Personality Predictors of Compassion Fatigue in Direct Patient Care Employees Working in a Long-term Care Environment

Personality Predictors of Compassion Fatigue in Direct Patient Care Employees Working in a Long-term Care Environment

Author: 
Rachel Woodrume
Program of study: 
Ph.D./IO Psych
Abstract: 
Research to investigate personality as a predictor of compassion fatigue was completed for direct patient care workers in a long-term care environment. A total of 234 participants were surveyed for personality type and level of compassion fatigue. The hypothesis of various combinations of personality types being the key indicator for whether participants would be more likely to experience compassion fatigue was denied. The conclusion of the study yielded tenure was a greater indication of various personality types emerging from people in long-term care settings rather than levels of compassion fatigue emerging in these same individuals. Such results imply personalities of people may change over time the longer the individual is exposed to a work environment. Implications for organizations are to monitor employee personalities so negative traits within each type of personality based on the Big Five Personality profile, that are negatively impacting patients and family members are addressed before there is an issue within the facility.
Dedication: 
I dedicate this dissertation work to my Lord and Savior, Jesus Christ. You have given me the gifts, abilities, strength, and humor to get through this process. Without your love, I would not be where I am today. Thank you for your wisdom, direction, and ever-constant peace.
Acknowledgements: 
First, I want to thank my family and friends who have supported me during this process.
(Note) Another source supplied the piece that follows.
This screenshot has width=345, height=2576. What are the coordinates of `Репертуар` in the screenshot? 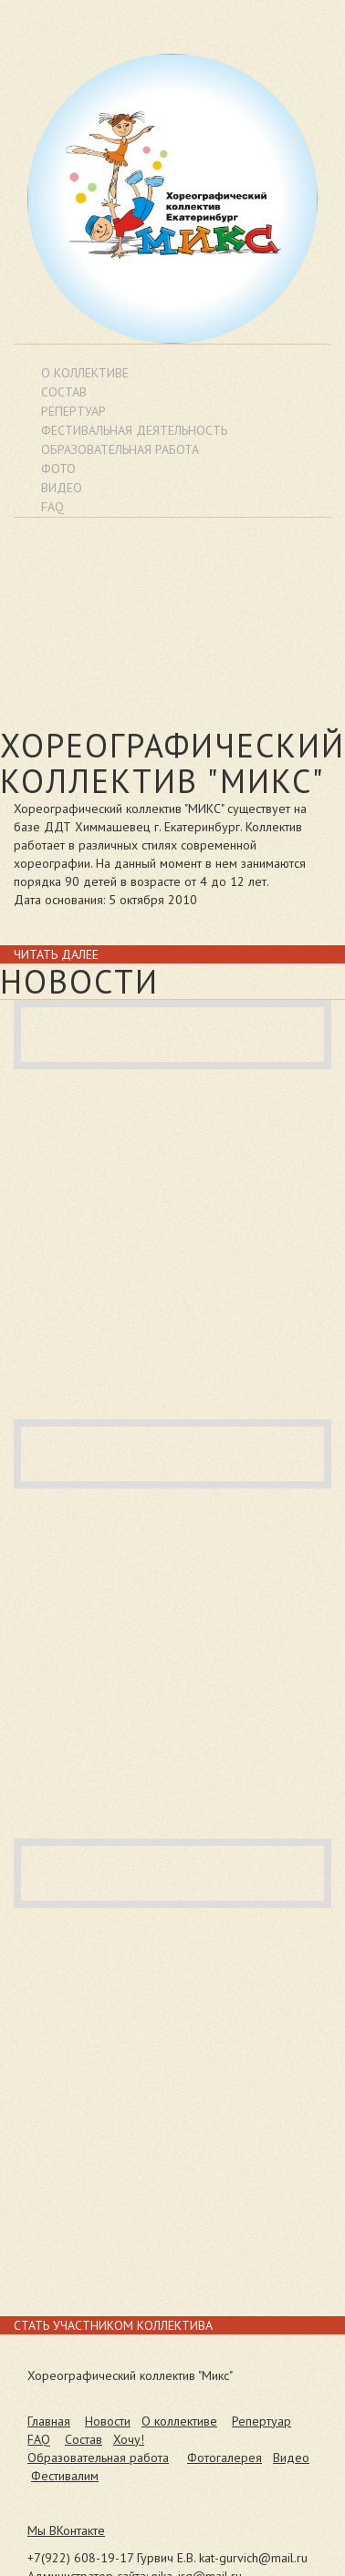 It's located at (73, 411).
Specifically, Mom, Maw-maw, William, Aunt Neese, and “my bear” Adam are living heroes for loving me through the mountains and valleys of this degree and life in general. A separate thanks to Dad, Steven, Granny, Grandpa, and Uncle Pat, my angels of courage, who despite being in heaven, have created just the right moments of encouragement throughout my degree-earning years. There are others who should be named who have lifted me up when I felt like quitting. For their love and support, there is not enough paper in which to express my gratitude. Next, I want to thank my committee members, Dr. Powaser, Dr. Rhode, and Dr. Hakim for their wisdom, direction, and challenges throughout this process. These committee members, in addition to my classmates, are the mortar to all of the pieces laid on the path of this journey. I am a better person for knowing these people. Lastly, I want to thank the women of the past whose leadership, tenacity, and “true grit” have empowered me to leave my own piece of history. A few of these women I pay thanks to are Joan of Arc for showing me how to have courage, Jackie Kennedy for reminding me to live with class, Mother Teresa for reminding me to be humble, and Hellen Keller for demonstrating her ability to never give up despite the obstacles. Without these women as constant images of the woman I would like to be, I would not have had the specific compass needed to point me in a successful direction.